Tuesday 15 September 2015

The Russian Bear

Vladimir Putin President of Russia has started to move his troops to Syria seeing an opportunity to move West. Is this enough for the UK government to act decisively?

There have been growing numbers of Russian troops over the last two months that have been sent to a Russian naval maintenance facility in Tartus, in western Syria. There is talk of moving the Russian naval base at Tartus to Rmaileh, north of Jableh. Large Russian ships currently have to be unloaded at Latakia. Relocating the base to Rmaileh would resolve the capacity problem and provide the Russian military deployment with a more integrated structure.

One of the reasons these movements are happening now relate directly to Turkey’s efforts to create a safe zone north of Aleppo in northern Syria.

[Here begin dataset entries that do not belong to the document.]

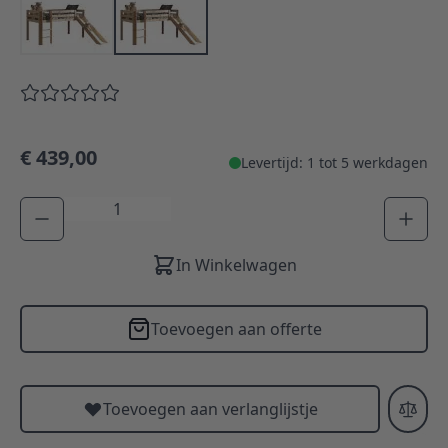
€ 439,00
Levertijd: 1 tot 5 werkdagen
Aantal
In Winkelwagen
Toevoegen aan offerte
Toevoegen aan verlanglijstje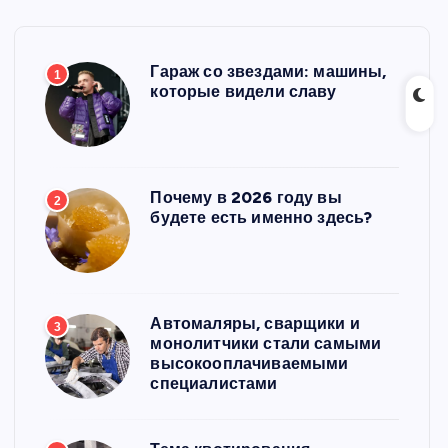
Гараж со звездами: машины,
1
которые видели славу
Почему в 2026 году вы
2
будете есть именно здесь?
Автомаляры, сварщики и
3
монолитчики стали самыми
высокооплачиваемыми
специалистами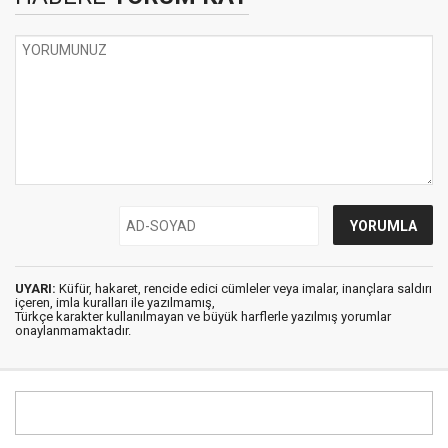
UYARI:
Küfür, hakaret, rencide edici cümleler veya imalar, inançlara saldırı
içeren, imla kuralları ile yazılmamış,
Türkçe karakter kullanılmayan ve büyük harflerle yazılmış yorumlar
onaylanmamaktadır.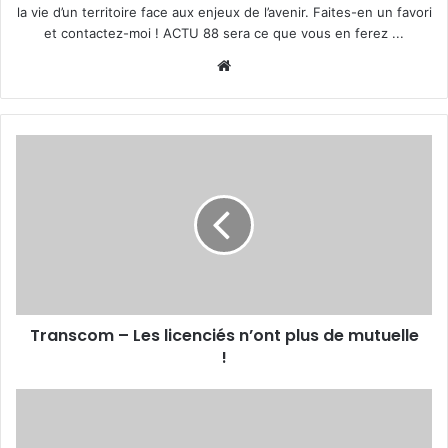
la vie d’un territoire face aux enjeux de l’avenir. Faites-en un favori
et contactez-moi ! ACTU 88 sera ce que vous en ferez ...
We
bsi
te
T
r
a
n
s
c
o
m
–
Transcom – Les licenciés n’ont plus de mutuelle
L
!
e
s
l
U
i
n
c
g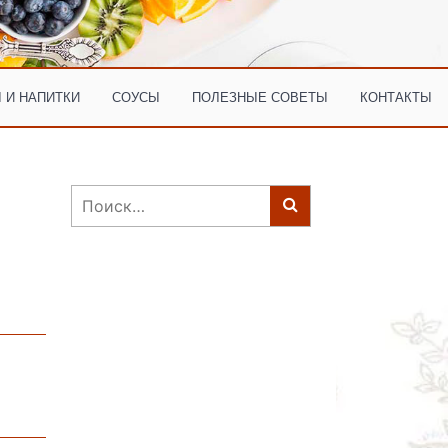
 И НАПИТКИ
СОУСЫ
ПОЛЕЗНЫЕ СОВЕТЫ
КОНТАКТЫ
Найти: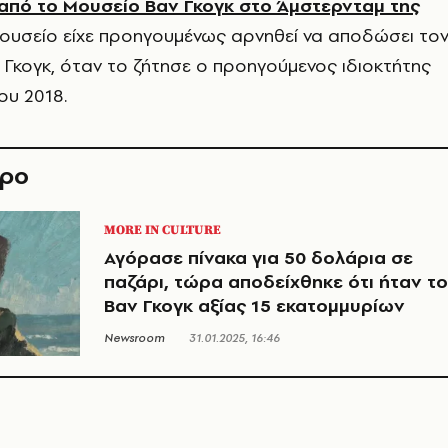
από το Μουσείο Βαν Γκογκ στο Άμστερνταμ της
 μουσείο είχε προηγουμένως αρνηθεί να αποδώσει το
 Γκογκ, όταν το ζήτησε ο προηγούμενος ιδιοκτήτης
ου 2018.
θρο
MORE IN CULTURE
Αγόρασε πίνακα για 50 δολάρια σε
παζάρι, τώρα αποδείχθηκε ότι ήταν τ
Βαν Γκογκ αξίας 15 εκατομμυρίων
Newsroom
31.01.2025, 16:46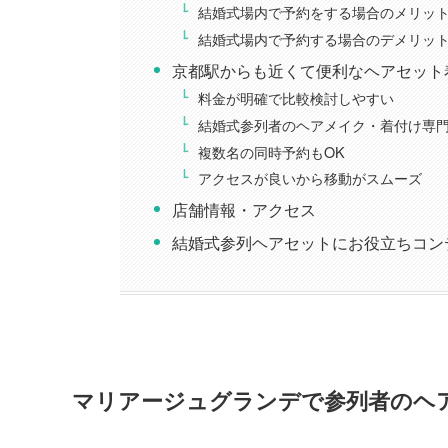
結婚式場内で予約をする場合のメリッ
結婚式場内で予約する場合のデメリッ
京都駅からも近くて便利なヘアセット
料金が明確で比較検討しやすい
結婚式参列者のヘアメイク・着付け専
複数名の同時予約もOK
アクセスが良いから移動がスムーズ
店舗情報・アクセス
結婚式参列ヘアセットにお役立ちコン
マリアージュグランデで参列者のヘ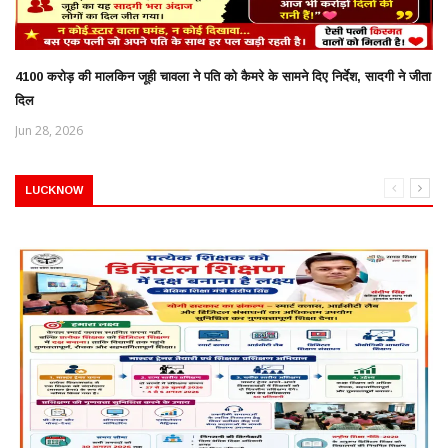
4100 करोड़ की मालकिन जूही चावला ने पति को कैमरे के सामने दिए निर्देश, सादगी ने जीता
दिल
Jun 28, 2026
LUCKNOW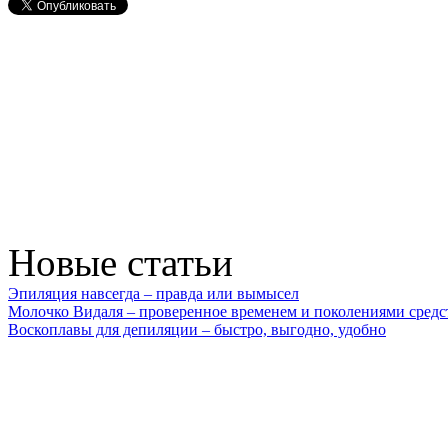
Новые статьи
Эпиляция навсегда – правда или вымысел
Молочко Видаля – проверенное временем и поколениями средс
Воскоплавы для депиляции – быстро, выгодно, удобно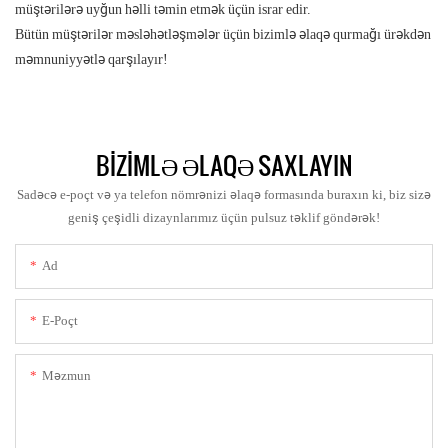
müştərilərə uyğun həlli təmin etmək üçün israr edir.
Bütün müştərilər məsləhətləşmələr üçün bizimlə əlaqə qurmağı ürəkdən
məmnuniyyətlə qarşılayır!
BIZIMLƏ ƏLAQƏ SAXLAYIN
Sadəcə e-poçt və ya telefon nömrənizi əlaqə formasında buraxın ki, biz sizə
geniş çeşidli dizaynlarımız üçün pulsuz təklif göndərək!
Ad
E-Poçt
Məzmun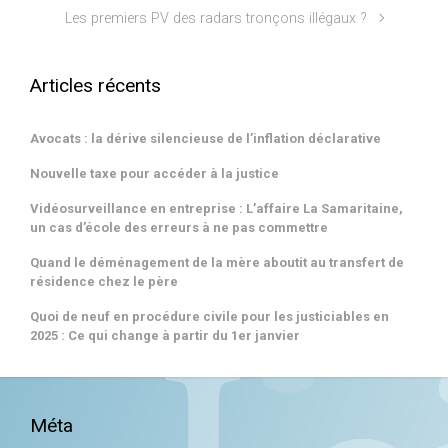
Les premiers PV des radars tronçons illégaux ?
Articles récents
Avocats : la dérive silencieuse de l’inflation déclarative
Nouvelle taxe pour accéder à la justice
Vidéosurveillance en entreprise : L’affaire La Samaritaine,
un cas d’école des erreurs à ne pas commettre
Quand le déménagement de la mère aboutit au transfert de
résidence chez le père
Quoi de neuf en procédure civile pour les justiciables en
2025 : Ce qui change à partir du 1er janvier
Méta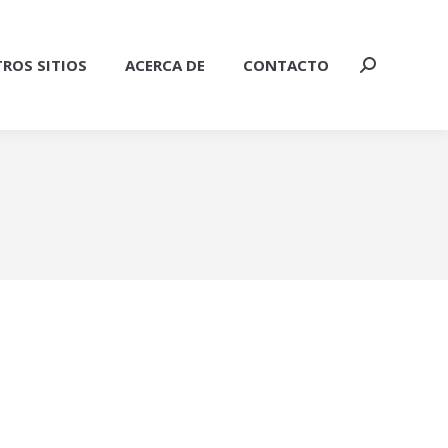
ROS SITIOS
ACERCA DE
CONTACTO
Buscar: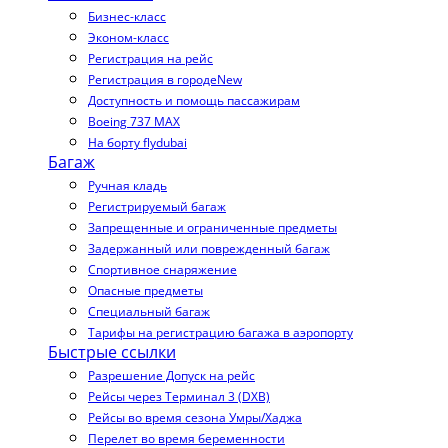
Бизнес-класс
Эконом-класс
Регистрация на рейс
Регистрация в городе
New
Доступность и помощь пассажирам
Boeing 737 MAX
На борту flydubai
Багаж
Ручная кладь
Регистрируемый багаж
Запрещенные и ограниченные предметы
Задержанный или поврежденный багаж
Спортивное снаряжение
Опасные предметы
Специальный багаж
Тарифы на регистрацию багажа в аэропорту
Быстрые ссылки
Разрешение Допуск на рейс
Рейсы через Терминал 3 (DXB)
Рейсы во время сезона Умры/Хаджа
Перелет во время беременности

Russia opposes the zone, which would be located about 93 miles from Jableh.

Although it might appear the Russian activity at Jableh is designed to boost Syrian army operations, to strengthen the regime's political efforts and fight against IS, the long-term goal is a new military strategic balance in the region and Putin's aggressive land grab.

Putin must be thinking that the risk is worth taking, and the main reason to think so is the calculation that now Russia will have locked the West out of the conflict in Syria – at least as far as fighting the Assad regime goes.

Today’s UK politicians say the answer to the refugee crisis is at source, well the Russian President seems to have beaten them to it.